Task prompt: Scan the records for "ميكانيكي" and copy each line that contains it.

(Input for this task)

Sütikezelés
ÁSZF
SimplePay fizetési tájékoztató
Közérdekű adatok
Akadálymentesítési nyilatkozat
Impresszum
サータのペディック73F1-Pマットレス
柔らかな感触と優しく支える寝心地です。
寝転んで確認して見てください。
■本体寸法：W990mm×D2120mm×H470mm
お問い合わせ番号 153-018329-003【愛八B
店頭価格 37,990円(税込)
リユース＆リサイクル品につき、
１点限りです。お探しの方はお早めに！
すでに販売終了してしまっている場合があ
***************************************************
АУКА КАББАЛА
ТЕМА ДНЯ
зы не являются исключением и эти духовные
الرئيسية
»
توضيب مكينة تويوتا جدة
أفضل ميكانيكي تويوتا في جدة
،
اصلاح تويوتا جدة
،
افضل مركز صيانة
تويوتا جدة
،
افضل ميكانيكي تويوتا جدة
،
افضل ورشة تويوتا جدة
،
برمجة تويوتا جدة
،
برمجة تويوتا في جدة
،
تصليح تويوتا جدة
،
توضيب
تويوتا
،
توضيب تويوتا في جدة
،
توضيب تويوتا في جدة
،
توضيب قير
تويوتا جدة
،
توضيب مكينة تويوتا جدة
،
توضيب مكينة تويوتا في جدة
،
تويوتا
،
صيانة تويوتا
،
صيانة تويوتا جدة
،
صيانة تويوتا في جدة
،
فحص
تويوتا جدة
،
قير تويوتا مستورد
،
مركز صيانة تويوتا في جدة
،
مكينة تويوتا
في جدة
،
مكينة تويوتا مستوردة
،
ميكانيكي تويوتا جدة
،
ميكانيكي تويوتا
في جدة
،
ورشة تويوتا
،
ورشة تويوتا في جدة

(End Input for this task)

Task answer:
أفضل ميكانيكي تويوتا في جدة
افضل ميكانيكي تويوتا جدة
ميكانيكي تويوتا جدة
ميكانيكي تويوتا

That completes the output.